**Exercise goal**
Write out the data exactly, please, and omit the pictures.

BEGIN Entries supplied

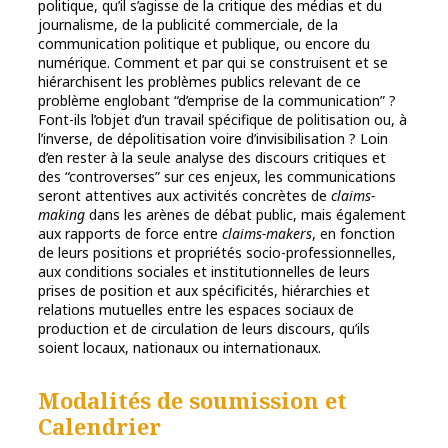
politique, qu’il s’agisse de la critique des médias et du
journalisme, de la publicité commerciale, de la
communication politique et publique, ou encore du
numérique. Comment et par qui se construisent et se
hiérarchisent les problèmes publics relevant de ce
problème englobant “d’emprise de la communication” ?
Font-ils l’objet d’un travail spécifique de politisation ou, à
l’inverse, de dépolitisation voire d’invisibilisation ? Loin
d’en rester à la seule analyse des discours critiques et
des “controverses” sur ces enjeux, les communications
seront attentives aux activités concrètes de
claims-
making
dans les arènes de débat public, mais également
aux rapports de force entre
claims-makers
, en fonction
de leurs positions et propriétés socio-professionnelles,
aux conditions sociales et institutionnelles de leurs
prises de position et aux spécificités, hiérarchies et
relations mutuelles entre les espaces sociaux de
production et de circulation de leurs discours, qu’ils
soient locaux, nationaux ou internationaux.
Modalités de soumission et
Calendrier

END Entries supplied

**Final answer**
politique, qu’il s’agisse de la critique des médias et du
journalisme, de la publicité commerciale, de la
communication politique et publique, ou encore du
numérique. Comment et par qui se construisent et se
hiérarchisent les problèmes publics relevant de ce
problème englobant “d’emprise de la communication” ?
Font-ils l’objet d’un travail spécifique de politisation ou, à
l’inverse, de dépolitisation voire d’invisibilisation ? Loin
d’en rester à la seule analyse des discours critiques et
des “controverses” sur ces enjeux, les communications
seront attentives aux activités concrètes de
claims-
making
dans les arènes de débat public, mais également
aux rapports de force entre
claims-makers
, en fonction
de leurs positions et propriétés socio-professionnelles,
aux conditions sociales et institutionnelles de leurs
prises de position et aux spécificités, hiérarchies et
relations mutuelles entre les espaces sociaux de
production et de circulation de leurs discours, qu’ils
soient locaux, nationaux ou internationaux.
Modalités de soumission et
Calendrier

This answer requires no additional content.